Individual nested t-tests conducted to examine hemispheric differences within the surgery groups revealed no significant differences in soma area between the contralateral and ipsilateral hemispheres of the Sham group, F_(1,4) = 0.20, p > 0.05 (Fig. 5C). However, the TBI group exhibited a significant hemispheric effect, F_(1,28) = 8.35, p < 0.01, with the ipsilateral nbM showing a significant reduction in soma area (971.6 ± 52.16 μm²) compared to the contralateral nbM (1122.0 ± 52.16 μm²) as demonstrated in Figure 5D.
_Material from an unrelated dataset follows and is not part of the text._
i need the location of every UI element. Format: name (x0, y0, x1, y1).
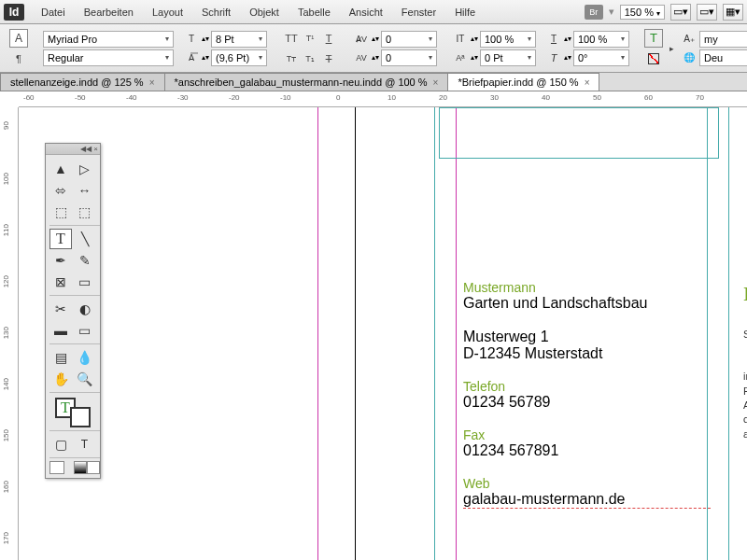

A nested t-test revealed no group differences in ChAT+ soma volume (μm³) in the contralateral nbM, F_(1,4) = 0.25, p > 0.05 (Fig. 5E). A significant difference was observed in the ipsilateral nbM, F_(1,4) = 7.97, p < 0.05, with the TBI group exhibiting a significant reduction in ChAT+ soma volume (μm²) (2438 ± 262.8 μm³) compared to the Sham group (3180 ± 262.8 μm³) (Fig. 5F). Individual nested t-tests were conducted to examine hemispheric differences within surgery groups. No significant differences were observed in soma volume between the contralateral and ipsilateral hemispheres of the Sham group, F_(1,4) = 0.13, p > 0.05 (Fig. 5G). However, a significant hemispheric effect was noted in the TBI group, F_(1,28) = 5.01, p < 0.05, with the ipsilateral nbM (i.e., the side of injury) exhibiting a significant reduction in soma volume (2438 ± 184.1 μm³) compared to the contralateral nbM (2850 ± 184.1 μm³; Fig. 5H).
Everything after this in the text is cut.